• _Available data_
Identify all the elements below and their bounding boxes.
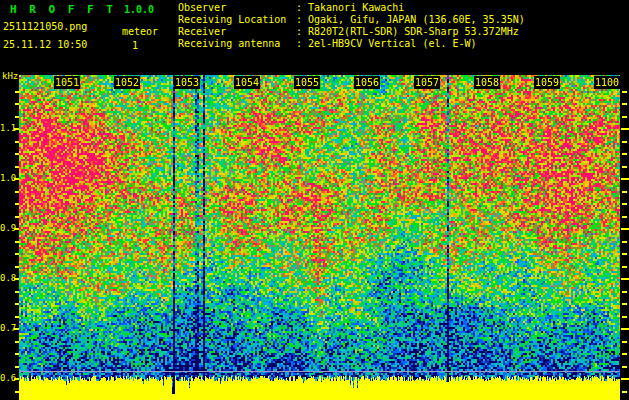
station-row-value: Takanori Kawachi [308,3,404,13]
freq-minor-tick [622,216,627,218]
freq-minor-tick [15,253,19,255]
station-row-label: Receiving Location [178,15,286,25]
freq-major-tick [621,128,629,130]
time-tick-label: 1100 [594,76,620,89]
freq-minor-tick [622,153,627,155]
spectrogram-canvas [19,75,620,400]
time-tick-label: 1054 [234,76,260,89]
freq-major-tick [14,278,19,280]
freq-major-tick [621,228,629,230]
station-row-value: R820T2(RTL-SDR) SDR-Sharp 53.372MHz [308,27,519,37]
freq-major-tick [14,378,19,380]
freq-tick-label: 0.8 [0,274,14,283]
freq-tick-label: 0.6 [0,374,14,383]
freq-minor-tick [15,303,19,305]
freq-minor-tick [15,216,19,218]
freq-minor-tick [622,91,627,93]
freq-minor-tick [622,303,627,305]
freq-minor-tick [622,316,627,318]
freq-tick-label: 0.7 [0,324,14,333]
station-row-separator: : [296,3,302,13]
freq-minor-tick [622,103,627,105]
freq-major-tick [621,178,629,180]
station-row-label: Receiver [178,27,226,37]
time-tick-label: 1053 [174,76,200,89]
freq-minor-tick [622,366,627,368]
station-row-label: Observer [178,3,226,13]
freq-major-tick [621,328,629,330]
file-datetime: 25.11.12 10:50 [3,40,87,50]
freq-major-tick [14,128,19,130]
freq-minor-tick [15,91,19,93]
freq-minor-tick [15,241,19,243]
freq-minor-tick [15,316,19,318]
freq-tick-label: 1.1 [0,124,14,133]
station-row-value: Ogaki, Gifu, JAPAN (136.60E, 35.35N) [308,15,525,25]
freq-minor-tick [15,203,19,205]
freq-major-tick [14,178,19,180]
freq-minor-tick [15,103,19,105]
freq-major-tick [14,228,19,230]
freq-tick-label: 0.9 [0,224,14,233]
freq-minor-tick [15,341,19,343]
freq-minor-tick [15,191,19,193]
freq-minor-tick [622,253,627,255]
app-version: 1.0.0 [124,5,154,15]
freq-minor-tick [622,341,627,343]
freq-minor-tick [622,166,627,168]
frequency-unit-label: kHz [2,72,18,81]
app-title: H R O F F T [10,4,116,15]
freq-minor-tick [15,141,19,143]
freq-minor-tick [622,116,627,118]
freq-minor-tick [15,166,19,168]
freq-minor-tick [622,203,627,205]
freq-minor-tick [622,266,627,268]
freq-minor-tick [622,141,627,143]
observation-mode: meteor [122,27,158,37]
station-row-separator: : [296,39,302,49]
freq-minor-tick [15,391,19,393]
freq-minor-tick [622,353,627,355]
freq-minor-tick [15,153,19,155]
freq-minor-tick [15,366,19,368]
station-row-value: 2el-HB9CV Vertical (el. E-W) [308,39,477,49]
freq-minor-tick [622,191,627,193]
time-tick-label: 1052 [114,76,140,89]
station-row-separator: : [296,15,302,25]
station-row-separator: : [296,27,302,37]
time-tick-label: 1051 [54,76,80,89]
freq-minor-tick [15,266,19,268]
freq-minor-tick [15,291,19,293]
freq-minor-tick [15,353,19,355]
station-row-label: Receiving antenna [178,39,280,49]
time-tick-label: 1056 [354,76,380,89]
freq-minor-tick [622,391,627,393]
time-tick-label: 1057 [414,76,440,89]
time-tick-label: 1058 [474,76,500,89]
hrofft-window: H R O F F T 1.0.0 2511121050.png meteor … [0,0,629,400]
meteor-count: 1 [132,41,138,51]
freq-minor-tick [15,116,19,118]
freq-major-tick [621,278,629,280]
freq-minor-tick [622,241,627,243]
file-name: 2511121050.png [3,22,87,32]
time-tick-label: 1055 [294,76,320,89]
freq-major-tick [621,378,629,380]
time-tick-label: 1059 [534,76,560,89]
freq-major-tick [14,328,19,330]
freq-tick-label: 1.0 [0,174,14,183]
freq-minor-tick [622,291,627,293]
--
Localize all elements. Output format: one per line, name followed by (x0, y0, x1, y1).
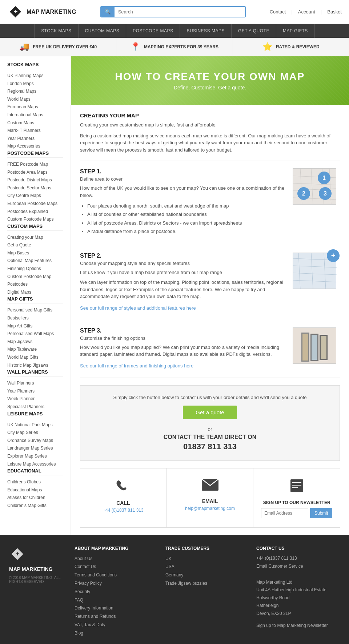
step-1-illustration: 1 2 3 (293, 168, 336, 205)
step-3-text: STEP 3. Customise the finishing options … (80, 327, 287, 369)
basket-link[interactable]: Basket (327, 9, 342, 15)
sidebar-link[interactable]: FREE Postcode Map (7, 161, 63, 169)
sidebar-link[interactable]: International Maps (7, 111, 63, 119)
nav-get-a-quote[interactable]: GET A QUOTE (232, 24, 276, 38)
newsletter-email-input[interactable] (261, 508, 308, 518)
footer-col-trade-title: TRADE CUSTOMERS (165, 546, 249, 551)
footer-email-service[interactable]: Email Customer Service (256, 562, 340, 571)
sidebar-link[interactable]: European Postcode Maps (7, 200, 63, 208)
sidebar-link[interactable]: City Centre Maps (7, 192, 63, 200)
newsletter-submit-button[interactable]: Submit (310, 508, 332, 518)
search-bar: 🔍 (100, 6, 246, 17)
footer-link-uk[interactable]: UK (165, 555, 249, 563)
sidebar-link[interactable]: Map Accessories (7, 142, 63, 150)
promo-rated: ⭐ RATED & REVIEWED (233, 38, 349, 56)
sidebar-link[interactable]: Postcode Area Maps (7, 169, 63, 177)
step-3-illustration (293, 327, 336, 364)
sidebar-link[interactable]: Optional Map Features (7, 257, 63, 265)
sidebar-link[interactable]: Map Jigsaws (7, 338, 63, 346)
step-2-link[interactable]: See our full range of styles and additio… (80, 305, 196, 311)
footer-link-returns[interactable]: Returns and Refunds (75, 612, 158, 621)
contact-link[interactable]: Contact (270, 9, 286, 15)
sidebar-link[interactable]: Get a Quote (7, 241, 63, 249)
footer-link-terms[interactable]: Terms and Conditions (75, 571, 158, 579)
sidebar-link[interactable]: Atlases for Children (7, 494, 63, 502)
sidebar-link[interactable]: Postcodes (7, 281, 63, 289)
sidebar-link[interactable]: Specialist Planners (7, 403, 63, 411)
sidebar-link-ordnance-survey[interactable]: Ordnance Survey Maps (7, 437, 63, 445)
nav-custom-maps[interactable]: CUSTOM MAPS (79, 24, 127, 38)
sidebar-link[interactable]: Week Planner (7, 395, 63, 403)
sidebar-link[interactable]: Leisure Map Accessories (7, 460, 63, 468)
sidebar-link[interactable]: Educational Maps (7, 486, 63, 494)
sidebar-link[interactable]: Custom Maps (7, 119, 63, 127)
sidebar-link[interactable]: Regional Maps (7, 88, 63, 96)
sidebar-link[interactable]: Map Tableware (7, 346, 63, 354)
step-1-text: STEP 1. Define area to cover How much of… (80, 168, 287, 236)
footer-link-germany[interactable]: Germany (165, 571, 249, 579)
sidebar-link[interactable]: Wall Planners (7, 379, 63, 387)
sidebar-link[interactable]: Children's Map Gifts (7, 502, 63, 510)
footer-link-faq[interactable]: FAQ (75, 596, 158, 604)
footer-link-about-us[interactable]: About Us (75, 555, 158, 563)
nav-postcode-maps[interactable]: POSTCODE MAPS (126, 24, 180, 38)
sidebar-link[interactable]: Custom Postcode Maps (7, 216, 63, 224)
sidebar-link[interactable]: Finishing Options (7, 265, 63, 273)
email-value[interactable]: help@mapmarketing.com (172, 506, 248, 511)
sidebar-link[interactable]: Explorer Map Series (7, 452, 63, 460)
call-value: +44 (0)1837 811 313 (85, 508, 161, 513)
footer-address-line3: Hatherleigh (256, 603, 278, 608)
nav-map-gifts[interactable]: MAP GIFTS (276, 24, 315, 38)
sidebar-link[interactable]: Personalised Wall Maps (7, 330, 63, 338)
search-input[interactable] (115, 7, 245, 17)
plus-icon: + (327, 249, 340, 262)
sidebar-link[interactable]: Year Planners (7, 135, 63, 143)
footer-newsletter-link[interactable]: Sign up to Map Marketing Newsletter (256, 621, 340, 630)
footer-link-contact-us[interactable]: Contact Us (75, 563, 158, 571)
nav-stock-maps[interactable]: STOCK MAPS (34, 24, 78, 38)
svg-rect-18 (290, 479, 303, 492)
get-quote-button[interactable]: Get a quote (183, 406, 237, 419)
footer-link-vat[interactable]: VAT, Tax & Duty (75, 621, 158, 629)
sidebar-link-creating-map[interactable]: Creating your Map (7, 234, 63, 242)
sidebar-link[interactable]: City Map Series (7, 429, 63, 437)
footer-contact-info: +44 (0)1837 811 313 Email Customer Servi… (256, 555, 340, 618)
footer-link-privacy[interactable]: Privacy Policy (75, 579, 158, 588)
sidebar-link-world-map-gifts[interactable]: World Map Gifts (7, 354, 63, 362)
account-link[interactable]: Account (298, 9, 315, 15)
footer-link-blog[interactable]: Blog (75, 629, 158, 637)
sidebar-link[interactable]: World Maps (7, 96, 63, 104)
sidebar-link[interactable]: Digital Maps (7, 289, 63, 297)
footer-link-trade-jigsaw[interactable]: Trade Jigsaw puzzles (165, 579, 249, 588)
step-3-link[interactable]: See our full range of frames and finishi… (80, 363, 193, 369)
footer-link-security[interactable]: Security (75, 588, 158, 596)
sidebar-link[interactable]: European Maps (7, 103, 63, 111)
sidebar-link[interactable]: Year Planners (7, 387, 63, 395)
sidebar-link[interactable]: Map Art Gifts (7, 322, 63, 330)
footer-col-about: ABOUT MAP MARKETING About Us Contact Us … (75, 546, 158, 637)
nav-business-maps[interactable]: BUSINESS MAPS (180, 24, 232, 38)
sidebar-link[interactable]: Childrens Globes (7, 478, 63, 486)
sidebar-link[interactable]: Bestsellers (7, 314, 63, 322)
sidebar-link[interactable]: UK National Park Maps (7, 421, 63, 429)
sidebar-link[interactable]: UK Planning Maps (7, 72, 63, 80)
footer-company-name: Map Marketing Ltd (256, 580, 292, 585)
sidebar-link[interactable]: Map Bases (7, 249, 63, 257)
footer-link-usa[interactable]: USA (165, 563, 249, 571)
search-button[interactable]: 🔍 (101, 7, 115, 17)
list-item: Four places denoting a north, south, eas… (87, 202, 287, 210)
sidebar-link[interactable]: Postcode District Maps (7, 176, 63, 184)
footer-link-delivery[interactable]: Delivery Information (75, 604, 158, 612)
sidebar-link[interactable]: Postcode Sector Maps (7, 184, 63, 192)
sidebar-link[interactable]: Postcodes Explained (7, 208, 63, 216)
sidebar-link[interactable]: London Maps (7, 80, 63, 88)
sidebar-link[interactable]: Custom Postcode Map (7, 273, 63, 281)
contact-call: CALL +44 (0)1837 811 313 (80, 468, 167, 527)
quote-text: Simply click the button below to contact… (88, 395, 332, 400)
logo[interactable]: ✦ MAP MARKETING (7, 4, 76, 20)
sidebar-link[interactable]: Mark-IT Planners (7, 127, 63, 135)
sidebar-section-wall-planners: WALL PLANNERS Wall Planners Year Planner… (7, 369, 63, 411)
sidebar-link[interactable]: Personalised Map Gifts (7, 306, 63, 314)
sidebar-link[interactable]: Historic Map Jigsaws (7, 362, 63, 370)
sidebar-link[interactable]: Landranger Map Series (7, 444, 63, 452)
...
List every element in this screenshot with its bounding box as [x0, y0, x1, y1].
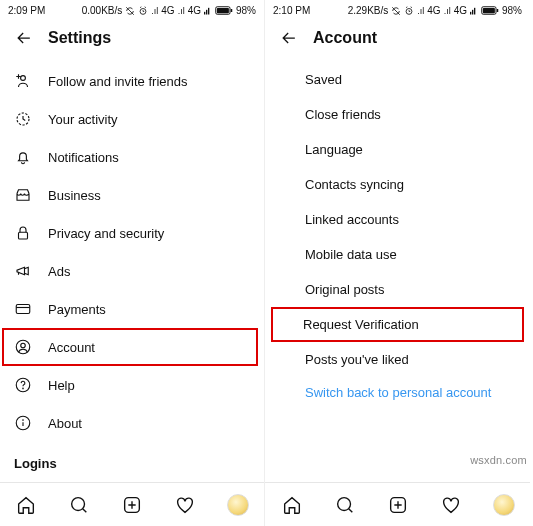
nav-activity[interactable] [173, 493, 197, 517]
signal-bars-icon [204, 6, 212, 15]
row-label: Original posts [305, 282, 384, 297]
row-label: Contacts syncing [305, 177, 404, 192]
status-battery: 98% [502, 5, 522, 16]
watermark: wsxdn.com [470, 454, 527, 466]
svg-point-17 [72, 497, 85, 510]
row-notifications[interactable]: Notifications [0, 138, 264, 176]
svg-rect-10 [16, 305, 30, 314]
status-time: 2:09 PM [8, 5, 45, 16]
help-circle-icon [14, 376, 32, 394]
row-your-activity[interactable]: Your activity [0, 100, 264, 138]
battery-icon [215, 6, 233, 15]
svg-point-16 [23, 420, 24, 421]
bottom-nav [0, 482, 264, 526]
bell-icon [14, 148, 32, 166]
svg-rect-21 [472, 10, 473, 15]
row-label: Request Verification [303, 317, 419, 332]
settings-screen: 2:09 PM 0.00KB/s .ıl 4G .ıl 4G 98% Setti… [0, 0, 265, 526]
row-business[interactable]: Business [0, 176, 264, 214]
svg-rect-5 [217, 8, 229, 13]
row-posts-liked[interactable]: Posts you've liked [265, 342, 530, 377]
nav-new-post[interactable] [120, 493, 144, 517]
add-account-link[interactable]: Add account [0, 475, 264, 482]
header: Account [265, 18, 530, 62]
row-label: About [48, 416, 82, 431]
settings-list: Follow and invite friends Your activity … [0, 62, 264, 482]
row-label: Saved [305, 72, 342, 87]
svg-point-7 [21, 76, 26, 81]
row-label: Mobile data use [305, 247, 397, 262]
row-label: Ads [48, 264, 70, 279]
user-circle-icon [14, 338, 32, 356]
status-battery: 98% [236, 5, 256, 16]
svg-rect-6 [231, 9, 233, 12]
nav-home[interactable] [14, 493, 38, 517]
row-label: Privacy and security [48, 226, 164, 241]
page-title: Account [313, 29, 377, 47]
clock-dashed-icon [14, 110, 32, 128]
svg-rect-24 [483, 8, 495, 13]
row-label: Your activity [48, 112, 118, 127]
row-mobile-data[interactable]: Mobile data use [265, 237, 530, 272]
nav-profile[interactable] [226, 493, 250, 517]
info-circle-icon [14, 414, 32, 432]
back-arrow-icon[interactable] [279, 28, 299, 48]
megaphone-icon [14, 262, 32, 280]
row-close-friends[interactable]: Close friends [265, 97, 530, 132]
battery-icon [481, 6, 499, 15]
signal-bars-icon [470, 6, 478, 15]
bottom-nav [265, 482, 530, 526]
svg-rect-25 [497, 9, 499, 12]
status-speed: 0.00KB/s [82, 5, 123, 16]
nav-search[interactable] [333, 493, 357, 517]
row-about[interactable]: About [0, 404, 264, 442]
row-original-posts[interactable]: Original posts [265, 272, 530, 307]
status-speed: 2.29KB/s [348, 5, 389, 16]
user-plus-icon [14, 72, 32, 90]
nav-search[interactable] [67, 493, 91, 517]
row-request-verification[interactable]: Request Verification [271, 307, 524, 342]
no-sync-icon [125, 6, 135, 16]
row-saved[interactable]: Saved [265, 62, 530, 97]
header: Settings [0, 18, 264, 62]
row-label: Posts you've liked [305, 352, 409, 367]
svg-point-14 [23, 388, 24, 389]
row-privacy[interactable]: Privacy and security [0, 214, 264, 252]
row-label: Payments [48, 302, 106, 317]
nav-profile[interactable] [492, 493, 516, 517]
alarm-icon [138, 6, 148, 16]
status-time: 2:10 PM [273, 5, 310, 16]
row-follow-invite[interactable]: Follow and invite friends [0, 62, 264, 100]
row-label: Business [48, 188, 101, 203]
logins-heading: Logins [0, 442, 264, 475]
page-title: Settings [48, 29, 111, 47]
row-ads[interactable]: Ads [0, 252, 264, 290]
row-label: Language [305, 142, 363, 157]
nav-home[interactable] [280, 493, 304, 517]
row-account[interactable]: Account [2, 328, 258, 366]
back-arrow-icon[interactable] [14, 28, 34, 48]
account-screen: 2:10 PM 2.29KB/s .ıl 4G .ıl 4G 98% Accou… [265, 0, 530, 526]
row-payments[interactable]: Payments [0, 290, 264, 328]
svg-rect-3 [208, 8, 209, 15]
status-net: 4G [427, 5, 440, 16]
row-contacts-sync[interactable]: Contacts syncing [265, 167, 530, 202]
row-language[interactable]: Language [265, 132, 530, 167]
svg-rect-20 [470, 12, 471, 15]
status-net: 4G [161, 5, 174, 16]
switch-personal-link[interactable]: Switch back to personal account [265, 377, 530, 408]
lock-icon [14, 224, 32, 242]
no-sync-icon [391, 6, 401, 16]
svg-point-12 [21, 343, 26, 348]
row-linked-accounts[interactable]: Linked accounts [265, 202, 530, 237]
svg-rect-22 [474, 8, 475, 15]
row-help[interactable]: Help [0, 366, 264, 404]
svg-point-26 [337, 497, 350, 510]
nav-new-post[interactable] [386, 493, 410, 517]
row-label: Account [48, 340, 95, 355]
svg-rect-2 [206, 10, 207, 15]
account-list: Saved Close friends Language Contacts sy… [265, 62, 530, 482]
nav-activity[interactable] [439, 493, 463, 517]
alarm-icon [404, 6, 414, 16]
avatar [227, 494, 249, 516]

• _What to produce_
Search the material above for the word "Request", and return each line that holds it.

• _Reply to the exercise_
row-label: Request Verification [303, 317, 419, 332]
row-request-verification[interactable]: Request Verification [271, 307, 524, 342]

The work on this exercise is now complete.